Gündüz street, where Atakan and Cömert died, is about nine blocks long. Each end is capped with a busy roundabout which during the day spins traffic in both directions down Gündüz, past grocers, liquor stores, and the kind of photo studios which will transfer wedding photos onto tapestries. At night, when a protest is scheduled, the street is primed for clashes. Protesters first try to march past the BP gas station at one end of Gündüz to a bridge which will take them out of the Alawite area. Most people I spoke to are convinced that if they made it to a Sunni neighborhood the residents there would join their protest in the spirit of Gezi. The police try to disperse them and prevent them from reaching the bridge, and those who remain to fight -- mostly young men like Atakan and Cömert -- do so under the impression that the police, and Erdoğan, are trying to replace anti-government protests with sectarian war.

The protesters seal off the ends of the street with dumpsters and to this barricade staple they add furniture, building material, detritus from a semi-torn road. "People gather together their trash and give it to us," Samat Girişken, Atakan's best friend, told me one evening in Antakya's Antik Park. Police approach Gündüz in Akreps or TOMA trucks — armored vehicles with mounted water cannons — which are capable of rolling past barricades. They fire tear gas and rubber bullets. The night Atakan died Girişken was hit in the foot with a tear gas canister; he says he was taken to the hospital about ten minutes before Atakan. Like everyone eager to document police actions, Girişken took photos with his cell phone before doctors dressed his foot in a hard white cast. The photos show a foot swollen to twice its size, jaundiced with iodine. A small rectangle of gauze sits near the big toe. Girişken flipped through a dozen images, holding his phone out toward me.

The events in Taksim Square and Gezi Park inspired protests and validated existing ones. LGBT activists, feminists, environmentalists, anti-capitalist Muslims — marginalized groups — used Gezi as a megaphone and got the world's attention. The aggression of the police united people and now their clear impunity in being aggressive may have the same effect. It wasn't a perfect unity, but it wasn't false. Even in geographic isolation — and even with the stigma of supporting Assad — the residents of Armutlu haven't completely severed their link with the rest of Gezi protesters. After he died, Atakan was used as inspiration for renewed demonstrations across Turkey. He became a symbol of police violence and the struggle for freedom of expression. In Armutlu, Atakan is remembered for both these things, but to the Alawites living there he also represents something else: that even among the Gezi protesters there are limits, and consequences, to free speech.

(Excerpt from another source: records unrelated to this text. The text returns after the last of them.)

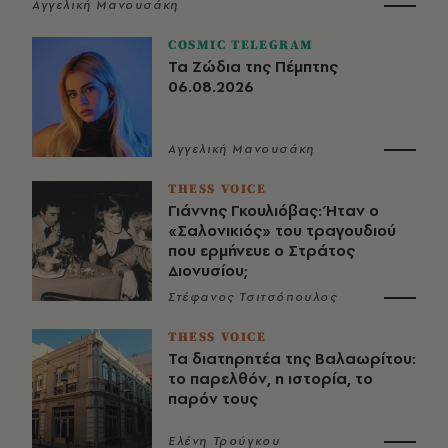
Αγγελική Μανουσάκη
COSMIC TELEGRAM
Τα Ζώδια της Πέμπτης
06.08.2026
Αγγελική Μανουσάκη
THESS VOICE
Γιάννης Γκουλιόβας: Ήταν ο
«Σαλονικιός» του τραγουδιού
που ερμήνευε ο Στράτος
Διονυσίου;
Στέφανος Τσιτσόπουλος
THESS VOICE
Τα διατηρητέα της Βαλαωρίτου:
το παρελθόν, η ιστορία, το
παρόν τους
Ελένη Τρούγκου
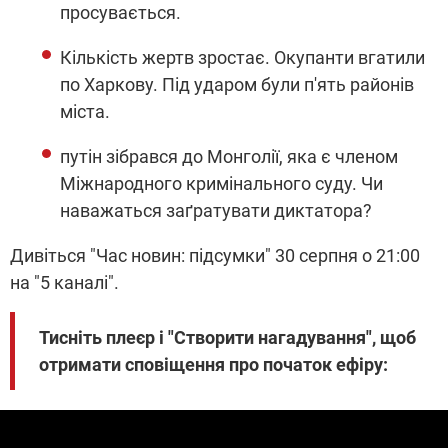
просувається.
Кількість жертв зростає. Окупанти вгатили
по Харкову. Під ударом були п'ять районів
міста.
путін зібрався до Монголії, яка є членом
Міжнародного кримінального суду. Чи
наважаться заґратувати диктатора?
Дивіться "Час новин: підсумки" 30 серпня о 21:00
на "5 каналі".
Тисніть плеєр і "Створити нагадування", щоб
отримати сповіщення про початок ефіру:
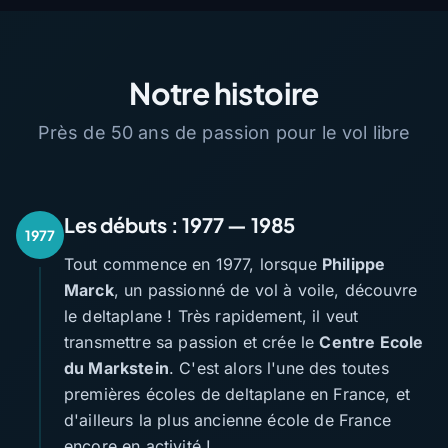
Notre histoire
Près de 50 ans de passion pour le vol libre
Les débuts : 1977 — 1985
1977
Tout commence en 1977, lorsque
Philippe
Marck
, un passionné de vol à voile, découvre
le deltaplane ! Très rapidement, il veut
transmettre sa passion et crée le
Centre Ecole
du Markstein
. C'est alors l'une des toutes
premières écoles de deltaplane en France, et
d'ailleurs la plus ancienne école de France
encore en activité !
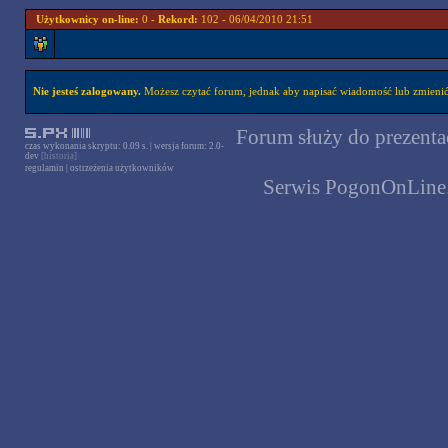
Użytkownicy on-line:
0 -
Rekord:
102 - 06/04/2010 21:51
Nie jesteś zalogowany.
Możesz czytać forum, jednak aby napisać wiadomość lub zmienić 
Forum służy do prezentac
czas wykonania skryptu: 0.09 s. | wersja forum: 2.0-
dev
[historia]
regulamin
|
ostrzeżenia użytkowników
Serwis PogonOnLine.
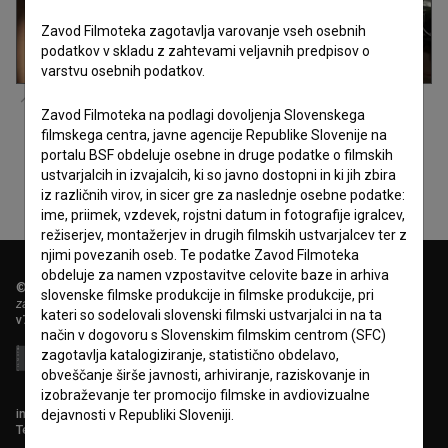
Zavod Filmoteka zagotavlja varovanje vseh osebnih
podatkov v skladu z zahtevami veljavnih predpisov o
varstvu osebnih podatkov.
Lucija Ostan Vejrup
na snemanju filma
Moj prvi splav (s.d.)
.
Zavod Filmoteka na podlagi dovoljenja Slovenskega
filmskega centra, javne agencije Republike Slovenije na
portalu BSF obdeluje osebne in druge podatke o filmskih
ustvarjalcih in izvajalcih, ki so javno dostopni in ki jih zbira
iz različnih virov, in sicer gre za naslednje osebne podatke:
ime, priimek, vzdevek, rojstni datum in fotografije igralcev,
režiserjev, montažerjev in drugih filmskih ustvarjalcev ter z
njimi povezanih oseb. Te podatke Zavod Filmoteka
obdeluje za namen vzpostavitve celovite baze in arhiva
© 2018-2026, Filmoteka,
slovenske filmske produkcije in filmske produkcije, pri
zavod za širjenje filmske kulture
kateri so sodelovali slovenski filmski ustvarjalci in na ta
v7.151.0
način v dogovoru s Slovenskim filmskim centrom (SFC)
zagotavlja katalogiziranje, statistično obdelavo,
obveščanje širše javnosti, arhiviranje, raziskovanje in
izobraževanje ter promocijo filmske in avdiovizualne
info@filmoteka.si
dejavnosti v Republiki Sloveniji.
Tehnična pomoč: podpora@bsf.si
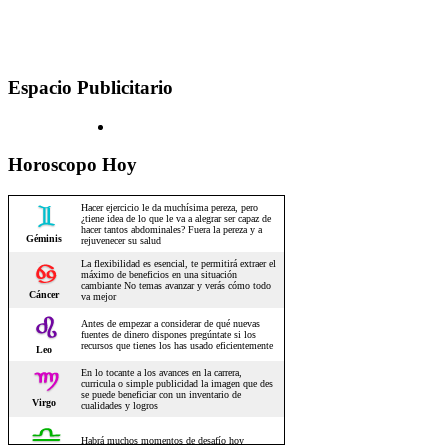
Espacio Publicitario
Horoscopo Hoy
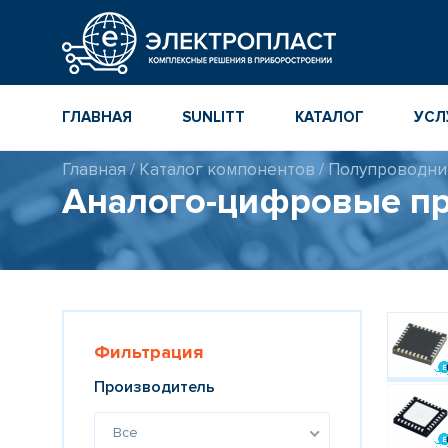
ГЛАВНАЯ
SUNLITT
КАТАЛОГ
УСЛ
Главная
/
Каталог компонентов
/
Полупроводни
МНОГОСЛОЙНЫЕ
КАТАЛОГ
Аналого-цифровые пр
КЕРАМИЧЕСКИЕ ЧИП-
КОМПОНЕНТ
КОНДЕНСАТОРЫ
ПОВЕРХНОСТНОГО
МОНТАЖА MLCC
КАТАЛОГ ПР
ИНСТРУМЕН
ТОЛСТОПЛЕНОЧНЫЕ
И ТОНКОПЛЕНОЧНЫЕ
КАТАЛОГ
КЕРАМИЧЕСКИЕ
ПРОИЗВОДИ
РЕЗИСТОРЫ ДЛЯ
Фильтрация
ПОВЕРХНОСТНОГО
МОНТАЖА
Производитель
Все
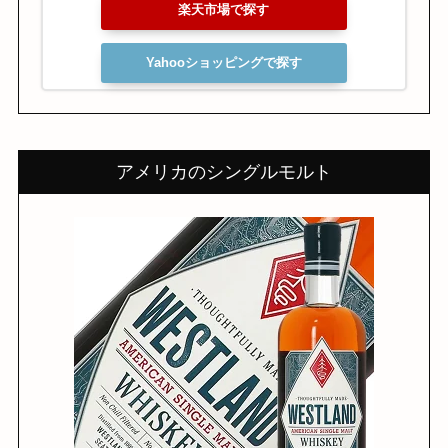
楽天市場で探す
Yahooショッピングで探す
アメリカのシングルモルト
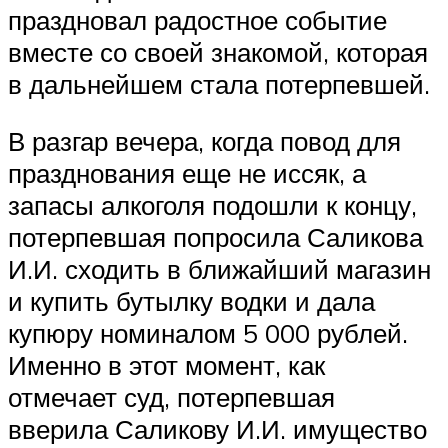
праздновал радостное событие
вместе со своей знакомой, которая
в дальнейшем стала потерпевшей.
В разгар вечера, когда повод для
празднования еще не иссяк, а
запасы алкоголя подошли к концу,
потерпевшая попросила Саликова
И.И. сходить в ближайший магазин
и купить бутылку водки и дала
купюру номиналом 5 000 рублей.
Именно в этот момент, как
отмечает суд, потерпевшая
вверила Саликову И.И. имущество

I spoke to a nurse who had been on duty the night Atakan was taken to the hospital. Like much of Armutlu she views their beleaguerment as a product of their links to the Assad regime. Because of this, she thinks, they have become pariahs. Her political beliefs may be extreme, but her grievance could be a Gezi motto. "For the past two and a half years our lives here have been messed up," she told me. "Just because we use our basic human right to protest we are targeted."

On Sunday September 22, Atakan's family led a march from the place where he died to the graveyard where he is buried. A few hundred people attended the march, wearing black and carrying red carnations. Some carried photos of the young man, mounted on pink styrofoam or framed, like the one held by Atakan's mother. The walk took about an hour; they stopped every once in a while to clap or raise their fists and flowers in the air. Three dumpsters at the end of Gündüz Street — a thin barricade which served mainly as a symbol — were moved easily so the crowd could pass. Atakan's family walked heavy with grief, holding each other's arms. At the graveyard his mother's wails were like a sonic boom. Later a friend would whisper to me in worried tones about a conversation he overheard at the graveyard. A few teenage boys had been discussing how much they wanted to die the way that Ahmet Atakan died.